A week ago President Obama, without Congressional approval, committed our armed forces to an international conflict in the nation of Libya. Today Congressman Amash (R-Mich) and I are introducing the RECLAIM Act to reclaim Congressional authority to declare war that is so clearly proscribed in Article One, Section Eight of the Constitution; we urge all members to join our effort. Under the guise of the War Powers Resolution of 1973, President Obama claimed the United States must intervene to “prevent a humanitarian catastrophe and address the threat posed to international peace and security by the crisis in Libya.” While those aims are laudable, we cannot intervene everywhere we find injustice. Constitutionally, it is indisputable that Congress must be consulted prior to an act of war unless there is an imminent threat against this country. The President has not done so. Approval from the Arab League, the EU, and United Nations does not mean the American people approve.
The RECLAIM Act does two simple things: ceases the use of force in, or directed at, the country of Libya by our Armed forces and halts all use of funds used in the force against the country of Libya. This bill DOES NOT allow an open-ended conflict.

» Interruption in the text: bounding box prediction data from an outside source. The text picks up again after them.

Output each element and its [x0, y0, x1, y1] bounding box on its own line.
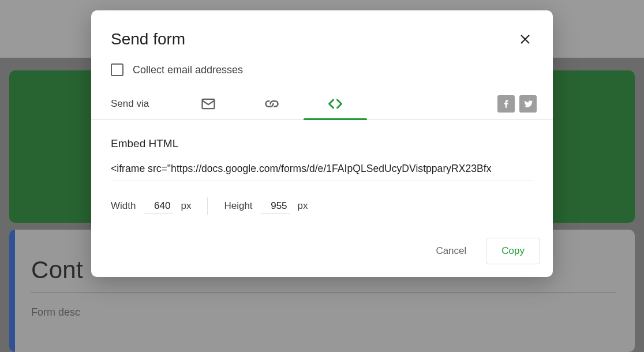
- share-twitter-button[interactable]: [519, 95, 537, 113]
- tab-link[interactable]: [240, 88, 304, 119]
- width-unit: px: [181, 200, 191, 212]
- width-input[interactable]: [144, 199, 173, 214]
- email-icon: [200, 96, 216, 112]
- share-facebook-button[interactable]: [497, 95, 515, 113]
- collect-emails-label: Collect email addresses: [133, 64, 243, 76]
- embed-icon: [327, 96, 343, 112]
- collect-emails-row: Collect email addresses: [91, 59, 553, 88]
- width-label: Width: [111, 200, 136, 212]
- collect-emails-checkbox[interactable]: [111, 63, 123, 76]
- send-via-row: Send via: [91, 88, 553, 120]
- height-label: Height: [224, 200, 252, 212]
- tab-email[interactable]: [177, 88, 240, 119]
- height-unit: px: [298, 200, 308, 212]
- dimensions-row: Width px Height px: [91, 181, 553, 238]
- embed-code-field[interactable]: <iframe src="https://docs.google.com/for…: [111, 163, 533, 181]
- dialog-footer: Cancel Copy: [91, 238, 553, 277]
- embed-html-label: Embed HTML: [111, 137, 533, 150]
- tab-embed[interactable]: [304, 88, 367, 119]
- send-form-dialog: Send form Collect email addresses Send v…: [91, 10, 553, 277]
- cancel-button[interactable]: Cancel: [421, 238, 481, 264]
- facebook-icon: [501, 99, 511, 109]
- width-group: Width px: [111, 199, 191, 214]
- social-share-group: [497, 95, 537, 113]
- dialog-title: Send form: [111, 30, 185, 48]
- height-group: Height px: [224, 199, 308, 214]
- dialog-header: Send form: [91, 10, 553, 59]
- send-via-tabs: [177, 88, 367, 119]
- copy-button[interactable]: Copy: [486, 238, 540, 264]
- embed-section: Embed HTML <iframe src="https://docs.goo…: [91, 120, 553, 181]
- link-icon: [264, 96, 280, 112]
- close-icon: [519, 33, 531, 46]
- close-button[interactable]: [517, 31, 533, 47]
- divider: [207, 197, 208, 215]
- height-input[interactable]: [261, 199, 290, 214]
- twitter-icon: [523, 99, 533, 109]
- send-via-label: Send via: [111, 98, 149, 110]
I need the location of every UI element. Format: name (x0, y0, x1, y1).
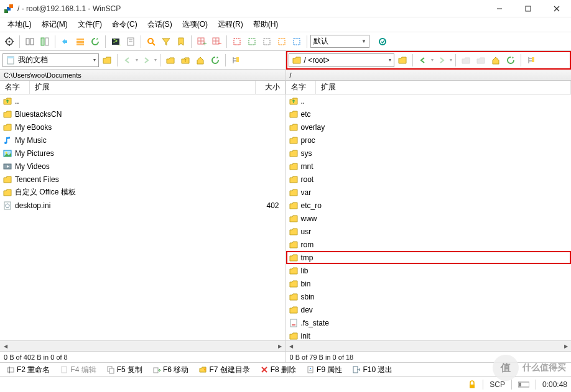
grid-remove-icon[interactable]: − (210, 35, 223, 48)
local-header-size[interactable]: 大小 (256, 81, 286, 94)
menu-item[interactable]: 帮助(H) (248, 17, 284, 32)
back-icon[interactable] (121, 53, 134, 67)
list-item[interactable]: My Music (0, 134, 286, 147)
forward-icon[interactable] (435, 53, 448, 67)
list-item[interactable]: etc_ro (286, 199, 572, 212)
back-icon[interactable] (416, 53, 430, 67)
parent-dir-icon[interactable] (164, 53, 177, 67)
fn-move-button[interactable]: F6 移动 (149, 363, 192, 376)
menu-item[interactable]: 文件(F) (73, 17, 107, 32)
list-item[interactable]: lib (286, 264, 572, 277)
scroll-left-icon[interactable]: ◀ (0, 341, 11, 352)
menu-item[interactable]: 命令(C) (107, 17, 142, 32)
list-item[interactable]: desktop.ini402 (0, 199, 286, 212)
open-folder-icon[interactable] (396, 53, 409, 67)
options-icon[interactable] (2, 35, 16, 48)
transfer-preset-combo[interactable]: 默认 ▼ (310, 35, 369, 48)
local-header-ext[interactable]: 扩展 (30, 81, 256, 94)
tree-icon[interactable] (229, 53, 243, 67)
fn-props-button[interactable]: F9 属性 (302, 363, 346, 376)
list-item[interactable]: init (286, 329, 572, 340)
list-item[interactable]: 自定义 Office 模板 (0, 186, 286, 199)
select-gray-icon[interactable] (260, 35, 274, 48)
list-item[interactable]: .. (0, 94, 286, 107)
parent-dir-icon[interactable] (459, 53, 473, 67)
list-item[interactable]: bin (286, 277, 572, 290)
list-item[interactable]: www (286, 212, 572, 225)
home-dir-icon[interactable] (193, 53, 207, 67)
list-item[interactable]: etc (286, 107, 572, 121)
close-button[interactable] (542, 0, 571, 17)
list-item[interactable]: dev (286, 303, 572, 316)
maximize-button[interactable] (514, 0, 542, 17)
fn-copy-button[interactable]: F5 复制 (103, 363, 146, 376)
list-item[interactable]: root (286, 173, 572, 186)
grid-add-icon[interactable]: + (195, 35, 208, 48)
select-green-icon[interactable] (245, 35, 259, 48)
list-item[interactable]: var (286, 186, 572, 199)
bookmark-icon[interactable] (174, 35, 188, 48)
editor-icon[interactable] (124, 35, 137, 48)
forward-icon[interactable] (139, 53, 153, 67)
remote-hscroll[interactable]: ◀ ▶ (286, 340, 572, 351)
remote-dir-combo[interactable]: / <root> ▾ (289, 53, 394, 67)
list-item[interactable]: sbin (286, 290, 572, 303)
list-item[interactable]: usr (286, 225, 572, 238)
scroll-right-icon[interactable]: ▶ (275, 341, 286, 352)
local-file-list[interactable]: ..BluestacksCNMy eBooksMy MusicMy Pictur… (0, 94, 286, 340)
local-drive-combo[interactable]: 我的文档 ▾ (2, 53, 99, 67)
remote-path[interactable]: / (286, 70, 572, 81)
remote-header-name[interactable]: 名字 (286, 81, 316, 94)
root-dir-icon[interactable] (179, 53, 192, 67)
list-item[interactable]: overlay (286, 121, 572, 134)
list-item[interactable]: My eBooks (0, 121, 286, 134)
root-dir-icon[interactable] (474, 53, 488, 67)
refresh-local-icon[interactable] (208, 53, 222, 67)
menu-item[interactable]: 标记(M) (37, 17, 73, 32)
menu-item[interactable]: 远程(R) (213, 17, 248, 32)
select-blue-icon[interactable] (290, 35, 304, 48)
menu-item[interactable]: 会话(S) (142, 17, 177, 32)
fn-mkdir-button[interactable]: *F7 创建目录 (195, 363, 253, 376)
local-hscroll[interactable]: ◀ ▶ (0, 340, 286, 351)
terminal-icon[interactable]: >_ (109, 35, 123, 48)
list-item[interactable]: rom (286, 238, 572, 251)
fn-rename-button[interactable]: F2 重命名 (2, 363, 53, 376)
list-item[interactable]: proc (286, 134, 572, 147)
fn-exit-button[interactable]: F10 退出 (348, 363, 396, 376)
list-item[interactable]: My Videos (0, 160, 286, 173)
sync-browse-icon[interactable] (23, 35, 37, 48)
refresh-remote-icon[interactable] (504, 53, 518, 67)
list-item[interactable]: .. (286, 94, 572, 107)
list-item[interactable]: .fs_state (286, 316, 572, 329)
filter-icon[interactable] (159, 35, 173, 48)
fn-delete-button[interactable]: F8 删除 (256, 363, 300, 376)
list-item[interactable]: Tencent Files (0, 173, 286, 186)
select-red-icon[interactable] (230, 35, 244, 48)
local-path[interactable]: C:\Users\woo\Documents (0, 70, 286, 81)
refresh-icon[interactable] (88, 35, 102, 48)
minimize-button[interactable] (485, 0, 514, 17)
scroll-left-icon[interactable]: ◀ (286, 341, 297, 352)
compare-icon[interactable] (38, 35, 52, 48)
transfer-settings-icon[interactable] (376, 35, 389, 48)
folder-icon (289, 201, 299, 211)
scroll-right-icon[interactable]: ▶ (560, 341, 571, 352)
list-item[interactable]: My Pictures (0, 147, 286, 160)
tree-icon[interactable] (524, 53, 538, 67)
sync-icon[interactable] (58, 35, 72, 48)
menu-item[interactable]: 选项(O) (177, 17, 213, 32)
queue-icon[interactable] (73, 35, 87, 48)
list-item[interactable]: tmp (286, 251, 572, 264)
list-item[interactable]: mnt (286, 160, 572, 173)
list-item[interactable]: BluestacksCN (0, 107, 286, 121)
open-folder-icon[interactable] (100, 53, 114, 67)
local-header-name[interactable]: 名字 (0, 81, 30, 94)
home-dir-icon[interactable] (489, 53, 503, 67)
list-item[interactable]: sys (286, 147, 572, 160)
select-orange-icon[interactable] (275, 35, 289, 48)
remote-header-ext[interactable]: 扩展 (316, 81, 572, 94)
find-icon[interactable] (144, 35, 158, 48)
remote-file-list[interactable]: ..etcoverlayprocsysmntrootvaretc_rowwwus… (286, 94, 572, 340)
menu-item[interactable]: 本地(L) (2, 17, 37, 32)
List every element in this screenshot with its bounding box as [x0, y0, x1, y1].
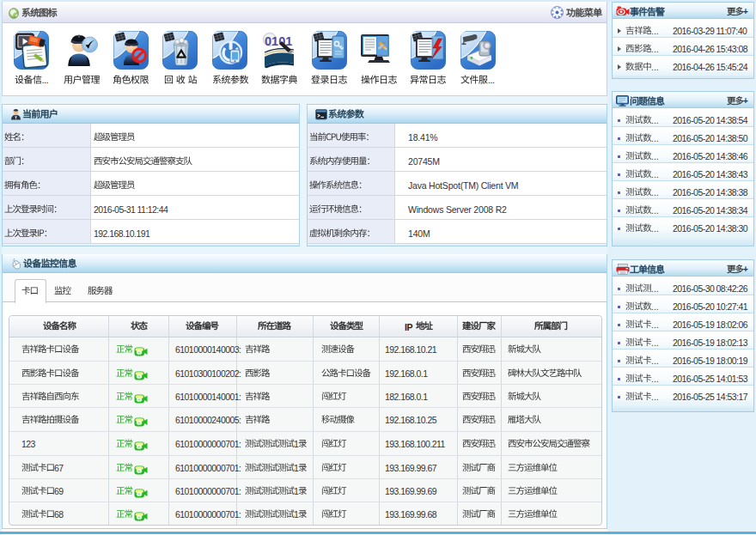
svg-text:0101: 0101	[265, 34, 292, 48]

It DOES NOT leave us vulnerable to a “Tonkin Gulf“, “Nueces Strip” or a “Black Hawk Down” situation, meaning, it does not leave the United States armed forces in a vulnerable situation to be attacked, thus forcing our hand to retaliate. We’ve already come too close, with one plane having crash-landed–what if those pilots had died or ended up in enemy hands?
Not only are these actions unconstitutional, they are unfathomable when we are facing a $14 trillion debt. The first night of this attack, we fired 112 Tomahawk missiles. Each of these missiles can cost up to $1.5 million. That’s $168 million for one night’s assault. Libya is more than four times the size of Iraq; we spent $2.1 billion a year enforcing a no fly zone there. Estimates to maintain the no-fly zone can cost $100 million to $300 million per week. We cannot afford another open ended conflict overseas.
This is a bipartisan measure to RECLAIM and restore the American peoples’ faith in the balance of power, faith in the constitution, and–when trust in government is at record lows–faith in the United States Congress. Presidents have long abused their prerogative to conduct foreign affairs on behalf of the United States. From Truman intervening in Korea, JFK’s invasion of the Bay of Pigs, Reagan’s involvement in the Iraq-Iran war; George HW Bush in Panama and Somalia; Clinton in Somalia, Kosovo, Serbia; George W. Bush in Pakistan. The American people elected us to serve in a co-equal branch of the federal government. It is time we act like it.